Бесс в «Рассекая волны» считает унижение необходимой частью своих действий по искуплению собственных грехов и возрождению к жизни больного мужа. Поэтому она по собственной воле берет у приятельницы мини-юбку и обтягивающую блузку, превращаясь внешне из рядовой обитательницы деревни в вызывающе дешевую проститутку. Изменение тела, нарочитая неорганичность облика (которая объясняется просто: Бесс не привыкла накладывать столь обильный макияж, ей непривычна подобная одежда, поэтому теперь ее внешность бросается любому в глаза) подчиняют целомудренный дух героини ее «низменной» стороне. Само тело пытается протестовать против столь резких перемен — после первого же сексуального опыта с незнакомцем Бесс не может сдержать рвоту. Ведь, по существу, героиня подвергает собственное тело насилию. Контакт духа и тела оказывается умышленным, чрезмерным, и поэтому тело вскоре изнашивается, а потом и вовсе не выдерживает нагрузки: от нескольких ранений, нанесенных во время сеанса извращенного секса, Бесс умирает. В момент, когда ее пытаются вернуть к жизни в госпитале, к телу возвращается больничная стерильная нейтральность. Избавляясь от тела, Бесс обретает прощение — к ней припадает в последних объятиях прежде отрекшаяся от нее мать. Умирая, расставаясь с духом, то есть обретая свое первоначальное, лишенное эмоциональной нагрузки, значение, тело очищается и теряет саму возможность быть униженным.
Меж тем это подневольное очищение возможно лишь в области, близкой к финальной границе бытия; в повседневной жизни выставленное напоказ отправление обычно скрытых физиологических функций предстает формой унижения, при котором человек больше не может прятать своего тела. Практика подобного унижения становится повседневным тренингом для главных героев «Идиотов». Но даже сознательно взятое на вооружение самоунижение противно человеческой природе — пусть и плодотворно для проявления «внутренней сущности», — и поэтому появляется надзиратель за «идиотами», Стоффер. Ненавидя буржуазный миропорядок, он срывается на неигровое, вполне искреннее «идиотское» поведение, бегая без штанов по улице и швыряя в проезжающие машины камнями. Однако по отношению к товарищам по группе он строг, как истинный ментор, мотивируя необходимость «идиотизма» причинами не только социальными, но и психологическими.

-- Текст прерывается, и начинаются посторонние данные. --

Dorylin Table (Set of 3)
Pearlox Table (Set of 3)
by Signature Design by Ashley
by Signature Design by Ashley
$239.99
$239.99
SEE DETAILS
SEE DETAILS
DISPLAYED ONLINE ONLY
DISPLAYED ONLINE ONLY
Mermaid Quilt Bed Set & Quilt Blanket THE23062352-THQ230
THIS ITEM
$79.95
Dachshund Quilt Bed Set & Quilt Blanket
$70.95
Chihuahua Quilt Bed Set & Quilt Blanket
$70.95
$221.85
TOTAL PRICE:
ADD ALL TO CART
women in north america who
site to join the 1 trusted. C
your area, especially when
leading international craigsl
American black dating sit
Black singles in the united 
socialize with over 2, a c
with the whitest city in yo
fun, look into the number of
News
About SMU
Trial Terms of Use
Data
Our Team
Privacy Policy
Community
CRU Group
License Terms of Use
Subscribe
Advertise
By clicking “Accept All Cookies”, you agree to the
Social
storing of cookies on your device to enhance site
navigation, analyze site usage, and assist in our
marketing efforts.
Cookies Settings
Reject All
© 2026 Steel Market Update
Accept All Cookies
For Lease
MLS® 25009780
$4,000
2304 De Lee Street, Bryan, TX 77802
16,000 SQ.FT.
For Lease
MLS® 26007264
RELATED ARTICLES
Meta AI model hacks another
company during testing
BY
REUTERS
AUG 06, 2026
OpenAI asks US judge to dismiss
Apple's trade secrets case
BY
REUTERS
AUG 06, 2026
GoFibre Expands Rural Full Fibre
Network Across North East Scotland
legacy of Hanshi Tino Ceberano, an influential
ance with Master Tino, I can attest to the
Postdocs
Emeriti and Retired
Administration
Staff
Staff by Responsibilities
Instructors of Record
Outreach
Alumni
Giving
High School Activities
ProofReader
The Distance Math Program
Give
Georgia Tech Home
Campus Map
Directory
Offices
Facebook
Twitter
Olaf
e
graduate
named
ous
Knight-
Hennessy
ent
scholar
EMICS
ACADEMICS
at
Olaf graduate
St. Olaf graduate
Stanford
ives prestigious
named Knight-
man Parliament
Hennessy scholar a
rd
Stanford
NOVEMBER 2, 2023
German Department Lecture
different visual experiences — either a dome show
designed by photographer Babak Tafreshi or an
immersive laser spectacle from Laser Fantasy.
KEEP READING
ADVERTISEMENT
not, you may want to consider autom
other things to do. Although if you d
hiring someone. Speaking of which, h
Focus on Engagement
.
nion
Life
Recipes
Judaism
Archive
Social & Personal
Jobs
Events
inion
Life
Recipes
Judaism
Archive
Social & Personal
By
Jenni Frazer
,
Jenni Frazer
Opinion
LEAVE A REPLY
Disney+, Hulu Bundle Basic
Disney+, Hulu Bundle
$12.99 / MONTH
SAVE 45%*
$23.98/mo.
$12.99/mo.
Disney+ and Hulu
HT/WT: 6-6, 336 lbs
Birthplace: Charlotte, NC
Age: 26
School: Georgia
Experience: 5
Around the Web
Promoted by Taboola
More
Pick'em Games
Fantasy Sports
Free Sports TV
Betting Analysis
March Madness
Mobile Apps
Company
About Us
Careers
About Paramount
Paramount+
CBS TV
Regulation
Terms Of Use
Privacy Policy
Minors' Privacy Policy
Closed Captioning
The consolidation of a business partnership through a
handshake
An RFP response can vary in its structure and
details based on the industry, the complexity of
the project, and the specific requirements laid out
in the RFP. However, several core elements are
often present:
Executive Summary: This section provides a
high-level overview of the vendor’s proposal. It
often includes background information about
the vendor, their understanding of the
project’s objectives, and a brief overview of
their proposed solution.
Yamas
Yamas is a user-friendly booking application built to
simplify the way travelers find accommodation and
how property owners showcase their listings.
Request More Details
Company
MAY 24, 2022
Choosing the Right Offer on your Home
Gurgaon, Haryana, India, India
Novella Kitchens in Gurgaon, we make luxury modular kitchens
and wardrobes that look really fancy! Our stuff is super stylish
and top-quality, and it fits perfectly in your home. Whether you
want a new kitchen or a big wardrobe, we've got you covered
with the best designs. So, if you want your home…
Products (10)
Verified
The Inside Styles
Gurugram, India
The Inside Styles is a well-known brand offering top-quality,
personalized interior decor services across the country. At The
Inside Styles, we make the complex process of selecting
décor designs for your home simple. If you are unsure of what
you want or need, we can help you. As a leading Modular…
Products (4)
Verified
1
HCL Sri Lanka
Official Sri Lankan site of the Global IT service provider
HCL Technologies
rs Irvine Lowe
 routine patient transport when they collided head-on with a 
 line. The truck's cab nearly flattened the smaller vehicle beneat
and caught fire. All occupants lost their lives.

Так, Стоффер приводит младшего члена кружка, Йеппе, в бар, где оставляет его наедине с накачанными байкерами; тот вынужден играть роль дебила не только за столом, но и в общественном туалете, куда его отводят искренние бородатые ребята в татуировках, чтобы помочь отлить. В другом эпизоде Стоффер заставляет свою подругу Сусанну, не признающую общие правила игры, уподобиться другим «идиотам» и принять участие в их оргии, от которой та пытается убежать. Задирая обывателей, «идиоты» унижают их самим фактом столкновения с феноменом «телесного человека», каковым представляется идеальный идиот — не сдерживающий эрекции в общественном бассейне, не стыдящийся никаких проявлений естества.